I have followed the A420 many times; too many for this impatient driver, as its a road on which one is guaranteed to be struck behind a queue of lorries. But from the top deck of a bus everything changes. It slows down, for a start (!). More to the point, the lie of the land opens out. What had always felt like a low-slung, characterless drive through the clay plains of middle England reveals itself as a tour of the Corallian ridge, a switchback ride along a snaking spine of limestone that is easy to overlook, so undramatically does it slip itself between the higher uplans of Jurassic Cotswolds and Cretaceous chalk Downs.
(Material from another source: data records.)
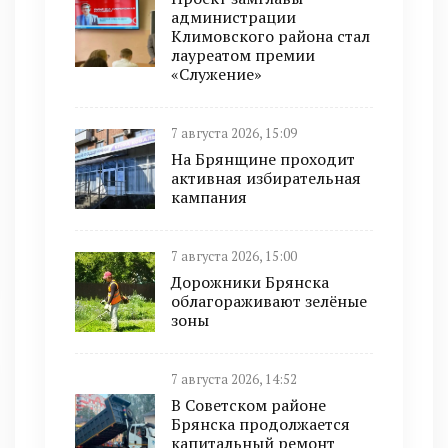
администрации
Климовского района стал
лауреатом премии
«Служение»
7 августа 2026, 15:09
На Брянщине проходит
активная избирательная
кампания
7 августа 2026, 15:00
Дорожники Брянска
облагораживают зелёные
зоны
7 августа 2026, 14:52
В Советском районе
Брянска продолжается
капитальный ремонт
From up here, the shape of these hills is more beguiling than I’d expected; while low, they have the cool smooth openness that gives all limestones their tang. The knowledge that this was all once coral reef in some warm ocean gives the landscape an extra tang. But so is the significance of the ridge itself. It’s the setting for a cluster of hilltop towns, rare itself in this counrt: Wooton Basset, Swindon, Highworth, Malmesbury. Not far from Brinksworth it forms a watershed which divides Severn-headed Avon from mighty Thames: the rain only has to fall the wrong side of a low hill to end up in the Atlantic or the North Sea. And as was reach the head of he Vale of White Horse, I realise something I’d not noticed before.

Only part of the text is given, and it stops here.